Warrell called on ministers, teachers, and charitable institutions to get out the word.  Wearing the white carnation was the first step.  Then people should use the holiday for positive action, to help the aged, the sick, and the needy.  “If everyone in the city would volunteer to do what he could to observe the spirit of Mother’s Day, much happiness would result,” Warrell said.

May 9th came.  Men, women, and children were seen sporting the white carnation.  Some groups, like the YMCA and the Grand Army of the Republic, had enlisted their entire membership.  Pastors mentioned Mother’s Day in sermons, and in Oak Park, the First Presbyterian Church was filled with the symbolic flower.  Carnations were also distributed at various hospitals and orphanages.

With less than a week’s publicity, the first Chicago Mother’s Day was a great success.  During the next few years, the local movement grew.  In 1910 Governor Charles Deneen declared Mother’s Day a state holiday.  Not to be outdone by a Republican, Chicago’s Mayor Carter Harrison Jr. issued his own proclamation in 1911.
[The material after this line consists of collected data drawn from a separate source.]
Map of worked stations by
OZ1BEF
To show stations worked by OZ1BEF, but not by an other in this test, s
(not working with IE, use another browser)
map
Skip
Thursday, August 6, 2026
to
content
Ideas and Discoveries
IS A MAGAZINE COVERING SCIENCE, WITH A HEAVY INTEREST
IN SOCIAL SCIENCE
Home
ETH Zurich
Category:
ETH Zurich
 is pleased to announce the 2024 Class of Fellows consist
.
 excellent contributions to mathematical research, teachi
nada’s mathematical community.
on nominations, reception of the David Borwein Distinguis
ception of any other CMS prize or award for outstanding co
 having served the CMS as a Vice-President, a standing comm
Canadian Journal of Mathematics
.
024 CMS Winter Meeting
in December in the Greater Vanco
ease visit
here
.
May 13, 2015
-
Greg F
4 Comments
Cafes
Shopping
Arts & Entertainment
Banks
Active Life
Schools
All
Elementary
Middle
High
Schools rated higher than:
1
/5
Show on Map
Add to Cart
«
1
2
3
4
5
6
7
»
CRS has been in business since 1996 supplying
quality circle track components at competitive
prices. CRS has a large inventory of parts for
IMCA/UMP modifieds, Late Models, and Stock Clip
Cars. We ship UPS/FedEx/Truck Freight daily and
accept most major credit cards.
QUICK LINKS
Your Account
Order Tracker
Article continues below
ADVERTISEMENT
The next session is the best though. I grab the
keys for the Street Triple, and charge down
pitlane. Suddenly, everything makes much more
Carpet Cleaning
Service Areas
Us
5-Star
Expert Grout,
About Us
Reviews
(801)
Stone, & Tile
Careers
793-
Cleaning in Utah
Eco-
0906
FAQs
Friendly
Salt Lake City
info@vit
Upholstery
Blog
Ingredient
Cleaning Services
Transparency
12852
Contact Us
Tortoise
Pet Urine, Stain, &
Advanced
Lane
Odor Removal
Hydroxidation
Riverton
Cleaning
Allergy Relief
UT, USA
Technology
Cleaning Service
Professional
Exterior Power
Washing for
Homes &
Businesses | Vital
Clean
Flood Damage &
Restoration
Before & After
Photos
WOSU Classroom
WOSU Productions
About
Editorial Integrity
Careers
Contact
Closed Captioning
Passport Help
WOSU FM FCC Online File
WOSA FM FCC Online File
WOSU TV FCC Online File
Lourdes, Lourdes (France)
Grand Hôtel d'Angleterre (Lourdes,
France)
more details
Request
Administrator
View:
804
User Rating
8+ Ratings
The holiday was a likely time to remind Chicagoans of the problems faced by single mothers—“illegal mothers,” as they were then called.  On Mother’s Day 1911, the St. Margaret Relief Society held a special meeting at the La Salle Hotel.  Single moms told their stories to an audience of 200 local club women, asking for help to maintain the “maternity home for dependent women.”

1912 Chicago newspaper ad

 Chicago’s 1912 Mother’s Day was the biggest one yet.  The holiday had become so popular that local florists ran out of carnations.  The Tribune published a special section in which prominent Chicagoans wrote about their mothers.  There was some talk about changing this first Sunday in May to a Parents’ Day—or maybe even having a separate Father’s Day.

Finally, in 1914, President Woodrow Wilson signed a proclamation officially designating Mother’s Day as a national holiday.  We’ve been celebrating it ever since.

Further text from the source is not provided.